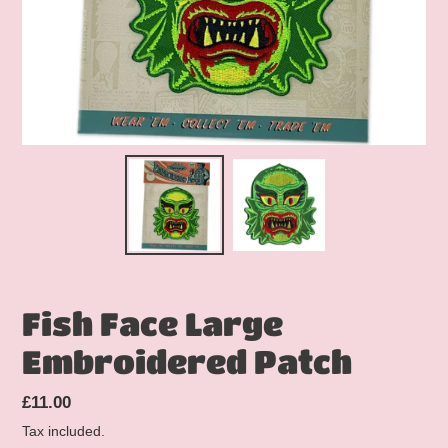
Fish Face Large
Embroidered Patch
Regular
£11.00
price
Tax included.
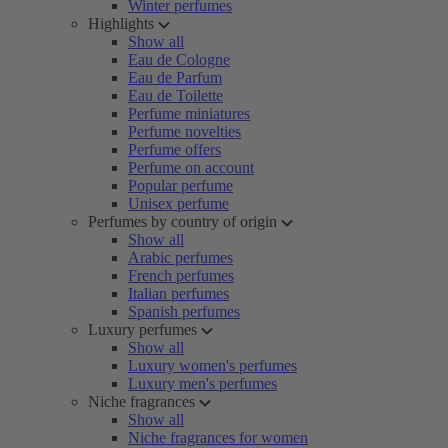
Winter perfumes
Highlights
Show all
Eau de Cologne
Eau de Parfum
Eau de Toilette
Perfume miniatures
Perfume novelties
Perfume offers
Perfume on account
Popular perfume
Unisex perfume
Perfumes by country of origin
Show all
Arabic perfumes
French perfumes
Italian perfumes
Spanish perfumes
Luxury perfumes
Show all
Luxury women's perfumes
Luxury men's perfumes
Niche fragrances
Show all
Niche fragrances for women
--
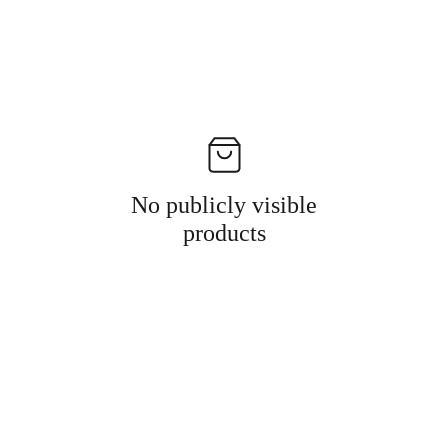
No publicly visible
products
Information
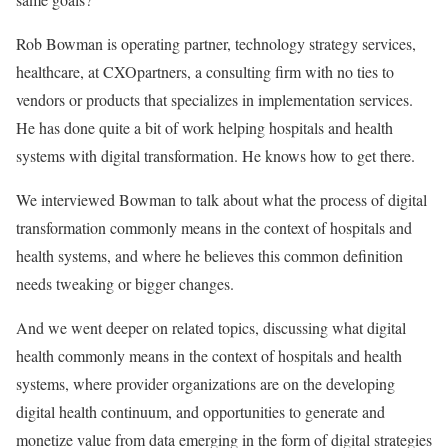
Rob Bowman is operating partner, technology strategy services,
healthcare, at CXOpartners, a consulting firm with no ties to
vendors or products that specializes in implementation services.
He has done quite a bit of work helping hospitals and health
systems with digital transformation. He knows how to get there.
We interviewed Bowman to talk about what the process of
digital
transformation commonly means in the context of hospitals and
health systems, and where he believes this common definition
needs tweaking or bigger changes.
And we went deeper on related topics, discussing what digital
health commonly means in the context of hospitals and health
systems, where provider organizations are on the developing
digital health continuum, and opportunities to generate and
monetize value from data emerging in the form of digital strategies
==
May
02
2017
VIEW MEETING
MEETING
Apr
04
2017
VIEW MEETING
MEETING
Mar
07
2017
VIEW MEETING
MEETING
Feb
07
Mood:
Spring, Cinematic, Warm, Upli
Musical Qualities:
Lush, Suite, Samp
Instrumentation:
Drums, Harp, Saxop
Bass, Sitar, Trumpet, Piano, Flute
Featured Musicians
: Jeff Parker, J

» Exercise details
Return only the stretch of the material above from the line holding "Perfume novelties" through the line holding "Niche fragrances for women", copied exactly.

» Reply to the exercise
Perfume novelties
Perfume offers
Perfume on account
Popular perfume
Unisex perfume
Perfumes by country of origin
Show all
Arabic perfumes
French perfumes
Italian perfumes
Spanish perfumes
Luxury perfumes
Show all
Luxury women's perfumes
Luxury men's perfumes
Niche fragrances
Show all
Niche fragrances for women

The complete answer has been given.